━━ Provided records

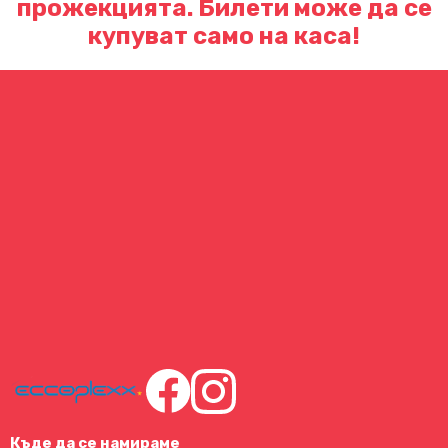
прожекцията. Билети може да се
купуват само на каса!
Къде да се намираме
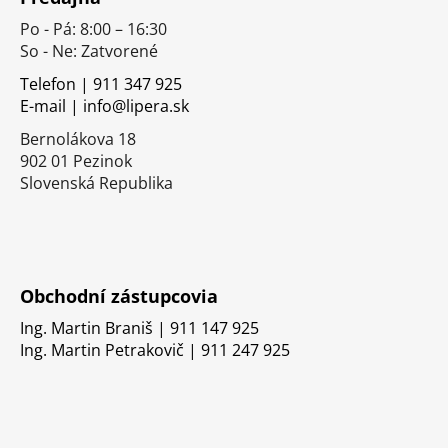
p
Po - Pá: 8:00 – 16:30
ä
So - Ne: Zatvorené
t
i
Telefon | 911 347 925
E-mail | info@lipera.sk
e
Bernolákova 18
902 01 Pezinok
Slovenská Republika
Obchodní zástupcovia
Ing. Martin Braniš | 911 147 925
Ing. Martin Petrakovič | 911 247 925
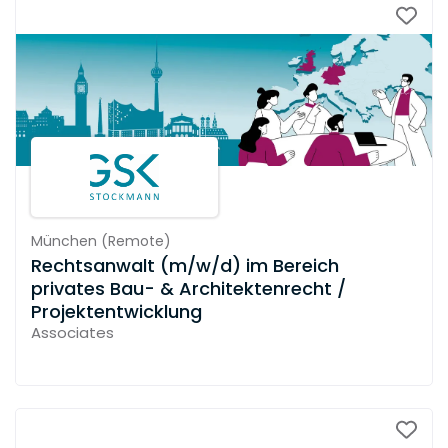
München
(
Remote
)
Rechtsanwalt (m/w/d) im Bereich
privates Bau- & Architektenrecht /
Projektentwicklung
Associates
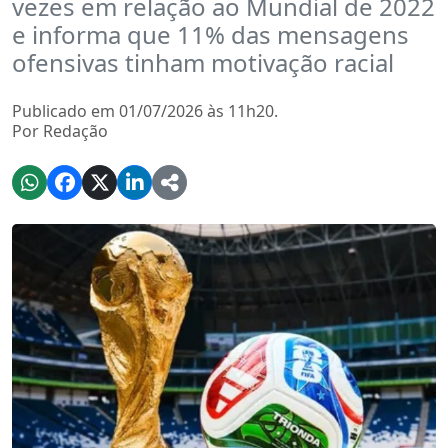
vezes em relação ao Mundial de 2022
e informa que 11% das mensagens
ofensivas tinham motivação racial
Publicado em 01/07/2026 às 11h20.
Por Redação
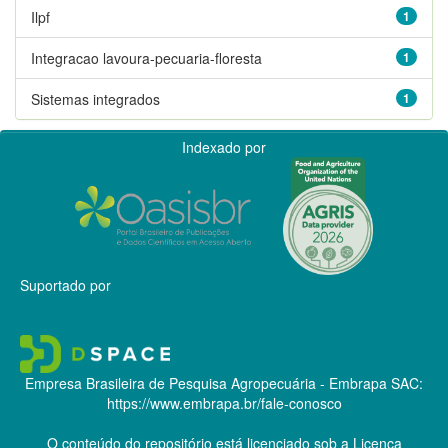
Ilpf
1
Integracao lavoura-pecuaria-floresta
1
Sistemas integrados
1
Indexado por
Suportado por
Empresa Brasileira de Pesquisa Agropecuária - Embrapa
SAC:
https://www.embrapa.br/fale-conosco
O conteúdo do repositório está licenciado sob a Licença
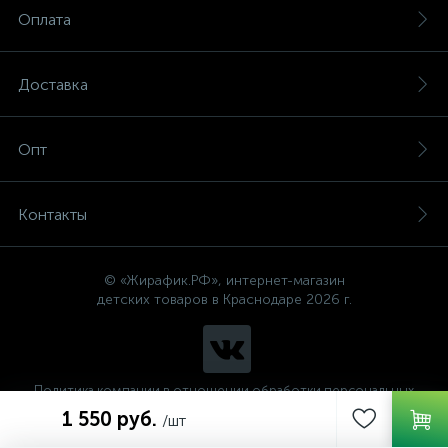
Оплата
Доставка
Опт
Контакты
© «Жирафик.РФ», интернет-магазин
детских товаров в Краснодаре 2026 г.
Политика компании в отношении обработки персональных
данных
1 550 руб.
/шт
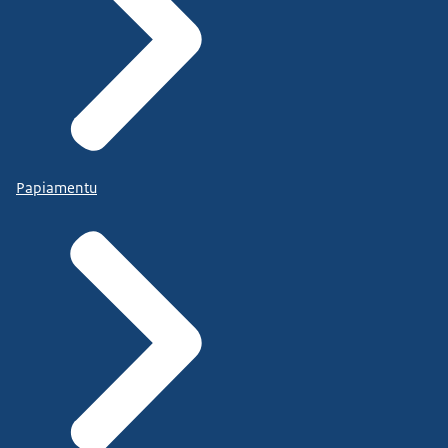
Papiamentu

━━━━

• [Task prompt]
I need every line from the material that contains the word "Martin".

• [Result for this exercise]
Ing. Martin Braniš | 911 147 925
Ing. Martin Petrakovič | 911 247 925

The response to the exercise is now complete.